For Sale by Owner
What does for sale by owner (FSBO) mean?
Updated March 7, 2022
For sale by owner, or FSBO, is a way for the owner of a property to list and sell it without using a real estate agent or broker. It is usually done as a way for the owner to save money by not having to pay an agent or multiple agents a commission on the sale. It is the home sellers, not the buyers, who usually pay the full real estate commission, which in the U.S. is typically in the 5% to 7% range. In the sale of a $500,000 home, a 6% commission amounts to $30,000. That commission is usually split equally between the listing agent and the buyer’s agent although in some markets the selling agent gets a slightly bigger cut.
In these FSBO transactions, the seller assumes all of the tasks, responsibilities and legal risks of completing the sale. That means setting an appropriate asking price by looking at neighboring property values and the recent sales of homes with similar features (known as comparables, or “comps”), such as acreage, square footage and the number of bedrooms. Then the seller would need to prepare the home for sale by cleaning it up and making any necessary repairs, adding curb appeal with perhaps a fresh coat of paint or new landscaping, and staging the interior rooms by making them clutter free and as attractive as possible.
FSBO, which stands for for sale by owner, is a method of selling a home without a broker, and therefore, saving on the broker fee. Credit: Sigmund/Unsplash
Marketing is also important, and sellers need to write good descriptions of the home and perhaps hire a professional photographer to make an attractive listing for local newspapers or online sites like Zillow, Trulia and FSBO.com. The seller would also need to schedule and host all showings, appointments and open houses and then review offers and negotiate a final price once an offer has been accepted. From there, the seller, perhaps with the help of an attorney, would prepare all of the required legal documents, such as a sales contract, a lead-based paint disclosure form, deeds and surveys, and mineral and water rights forms. Other documents that might be needed include utility and property tax bills, certificates of occupancy, homeowners’ association covenants, loan documents and the property title.
Downsides to FSBOs
All of this can be stressful and time-consuming for sellers, particularly if they are not familiar with the home buying and selling process. Any mistakes can be costly and could negate the savings in not paying an agent’s commission. There can also be legal risks involved if the documents are not drawn up properly or if the seller fails to disclose known problems with the home, such as mold, storm damage or a faulty septic system, during the sales process.

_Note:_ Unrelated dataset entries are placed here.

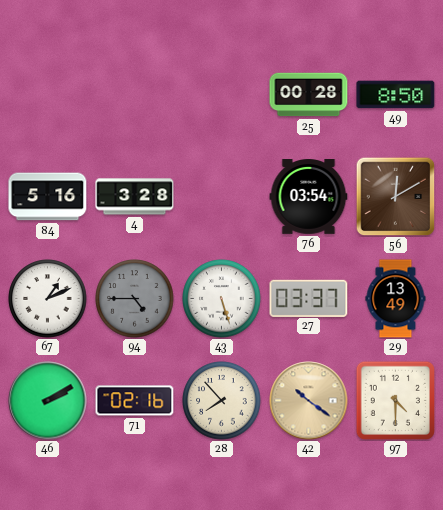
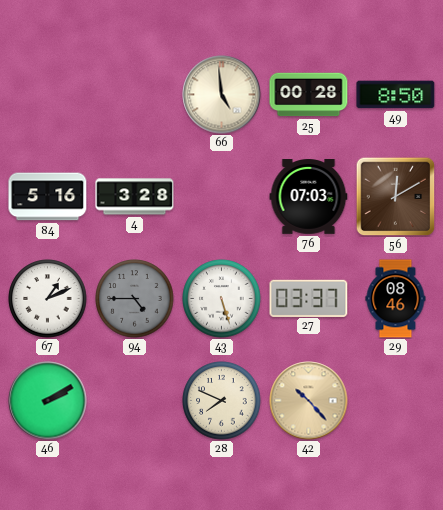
66: none -> 4:59
76: 03:54 -> 07:03
29: 13:49 -> 08:46
71: 02:16 -> none
28: 7:53 -> 7:49
42: 10:21 -> 10:23
97: 4:30 -> none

Sellers with little knowledge about real estate transactions and the time to make all of the arrangements and appointments involved in the sale may be better off hiring and working with a qualified agent who can guide them through every step in the process and help them make the best deal possible on the sale of their home. Further, real estate professionals really know their local markets and have access to valuable and up-to-the-minute market data. They can offer strong advice and many years of experience to sellers who think they can go it alone. In the long run, these sellers may not save any money at all.
What does a FSBO mean for the seller and buyer?
For buyers who are considering the purchase of a FSBO home, there can be a number of pluses, including a lower price because the seller is not paying a commission.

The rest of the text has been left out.